_Page-level text extractions_
☆ ☆ ☆ ☆ ☆

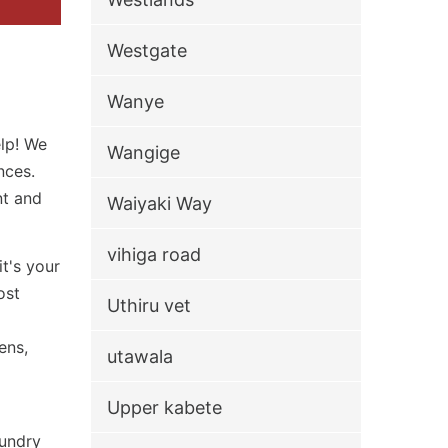
Westgate
Wanye
elp! We
Wangige
nces.
nt and
Waiyaki Way
vihiga road
t's your
ost
Uthiru vet
ens,
utawala
Upper kabete
aundry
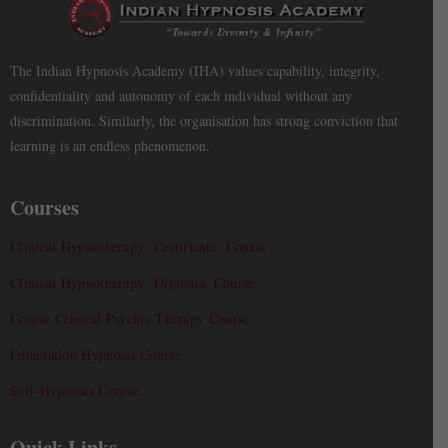
The Indian Hypnosis Academy (IHA) values capability, integrity,
confidentiality and autonomy of each individual without any
discrimination. Similarly, the organisation has strong conviction that
learning is an endless phenomenon.
Courses
Clinical Hypnotherapy ‘Certificate’ Course
Clinical Hypnotherapy ‘Diploma’ Course
Course Clinical Psychic Therapy Course
Foundation Hypnosis Course
Self-Hypnosis Course
Quick Links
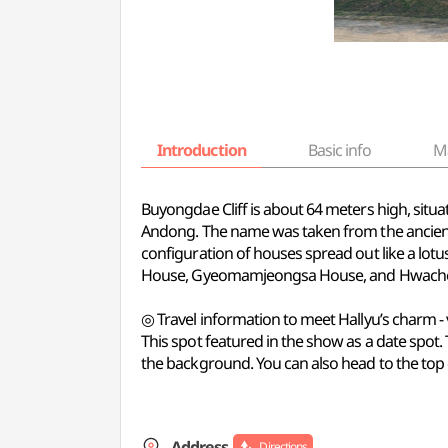
Introduction
Basic info
M
Buyongdae Cliff is about 64 meters high, situ
Andong. The name was taken from the ancient n
configuration of houses spread out like a lotu
House, Gyeomamjeongsa House, and Hwach
◎ Travel information to meet Hallyu’s charm -
This spot featured in the show as a date spot.
the background. You can also head to the top o
Address
Directions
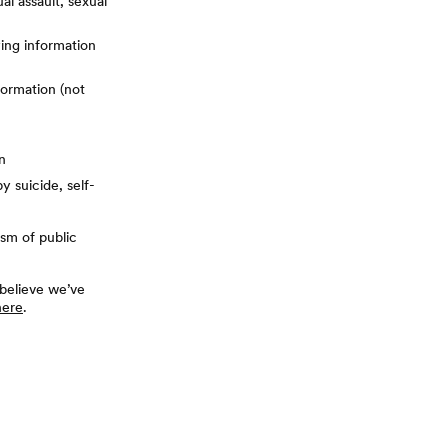
al assault, sexual
ying information
formation (not
n
y suicide, self-
ism of public
 believe we’ve
here
.
terest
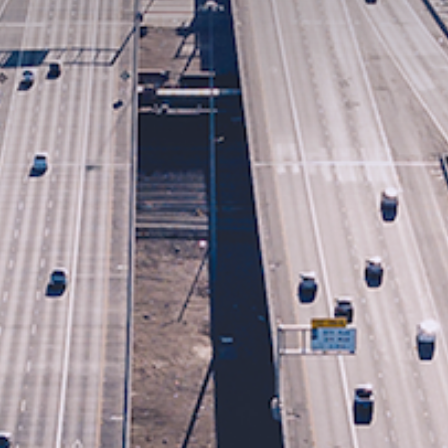
First Name
Last Name
Email
Phone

☆ ☆ ☆ ☆ ☆

_Required action_
Leave out every picture and copy verbatim the lines running from the line containing "formation (not" through the final line of the data.

_Expected answer_
formation (not
n
y suicide, self-
ism of public
 believe we’ve
here
.
terest
First Name
Last Name
Email
Phone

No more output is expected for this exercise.